The withdrawal process from methamphetamine can begin very quickly as the drug has a relatively short half-life; the half-life of drug refers to the amount of time that normal metabolic processes reduce the amount of the drug in the system by half its original concentration. This means that normal bodily detoxification processes rid the system of the drug rather quickly, and withdrawal can begin soon after an individual has stopped using the drug.Research studies investigating the withdrawal syndrome from meth suggest that the course of the withdrawal syndrome:
- Often begins within the first 24 hours of discontinuing the drug
- Peaks within 7-10 days following discontinuation of meth, after which there is a steady decline in the severity of the symptoms
- Averages from two to three weeks total
The symptoms and effects of the withdrawal syndrome from methamphetamine are not considered to be physically dangerous in the same way that withdrawal from alcohol or benzodiazepines can lead to potentially fatal seizures; however, there may be some potential dangers involved with methamphetamine withdrawal as a result of emotional distress or bingeing on the drug due to cravings. Empirical research has indicated that the most common symptoms that occur during withdrawal from meth include:
- Dry mouth, excessive thirst, and an increased appetite
- Lethargy, fatigue, and sleeping excessively
- Feelings of depression that peak rather early and then decline over the entire withdrawal period
- Cravings to use methamphetamine
- Suspiciousness, delusions, and even hallucinations for some people
A meta-analytic study reported in the journal Addiction determined that although the withdrawal syndrome from methamphetamine is not potentially dangerous, individuals who experience severe depression or psychosis may be at risk for self-harm. Additional research has indicated that patients who have been followed after the withdrawal syndrome may be more prone to display cognitive deficits, such as issues with attention, speed of mental processing, recall for new information, and complex problem-solving or planning abilities. In many cases, these issues are still present even after six months of abstinence. Long-term follow-up studies continue to be performed investigating the possible long-term effects of neurological damage associated with methamphetamine use and withdrawal.

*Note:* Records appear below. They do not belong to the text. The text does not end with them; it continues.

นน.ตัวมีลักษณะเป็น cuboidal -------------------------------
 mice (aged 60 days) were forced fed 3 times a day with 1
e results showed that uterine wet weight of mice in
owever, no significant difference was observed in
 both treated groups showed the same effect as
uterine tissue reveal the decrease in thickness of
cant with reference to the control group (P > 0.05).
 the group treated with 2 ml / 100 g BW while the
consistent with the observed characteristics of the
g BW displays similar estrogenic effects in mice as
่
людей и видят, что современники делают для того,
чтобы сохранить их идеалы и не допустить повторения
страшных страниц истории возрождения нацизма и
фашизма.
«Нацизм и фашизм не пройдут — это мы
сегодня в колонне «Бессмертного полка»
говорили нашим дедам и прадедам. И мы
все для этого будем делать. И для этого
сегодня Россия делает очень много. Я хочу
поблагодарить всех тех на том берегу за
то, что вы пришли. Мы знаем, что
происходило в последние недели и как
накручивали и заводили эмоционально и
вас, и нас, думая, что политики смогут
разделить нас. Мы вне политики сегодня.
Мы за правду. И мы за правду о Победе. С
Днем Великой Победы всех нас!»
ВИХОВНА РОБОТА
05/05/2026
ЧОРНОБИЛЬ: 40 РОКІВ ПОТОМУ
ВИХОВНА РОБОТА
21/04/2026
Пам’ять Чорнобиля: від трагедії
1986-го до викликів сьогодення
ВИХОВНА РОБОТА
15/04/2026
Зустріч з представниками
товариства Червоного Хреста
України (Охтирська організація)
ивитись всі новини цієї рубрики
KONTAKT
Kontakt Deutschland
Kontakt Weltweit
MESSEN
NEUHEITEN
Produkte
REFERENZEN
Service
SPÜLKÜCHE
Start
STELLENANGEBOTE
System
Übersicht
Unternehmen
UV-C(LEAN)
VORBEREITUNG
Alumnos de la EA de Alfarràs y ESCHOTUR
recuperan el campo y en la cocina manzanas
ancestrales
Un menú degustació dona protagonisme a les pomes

Because of the psychological symptoms associated with withdrawal from powerful stimulants like methamphetamine, these drugs are very difficult to discontinue without professional help. In addition, during withdrawal, cravings to use the drug combined with severe feelings of hopelessness, apathy, and sadness are powerful motivators that often lead to relapse in individuals who attempt to stop using the drug on their own.
- When individuals repeatedly go through a cycle of methamphetamine use, attempted abstinence, and relapse, they often begin to believe that they are unable to function properly without the drug and that there is no hope for them to discontinue the drug. For other individuals, the euphoric effects, increased feelings of energy, and feelings of increased control that result from use of the drug lead to significant bingeing episodes, and this results in increased tolerance and increased physical dependence on the drug.
It is strongly suggested that anyone who has been using methamphetamine consult with a licensed addiction medicine physician before attempting to discontinue use of the drug.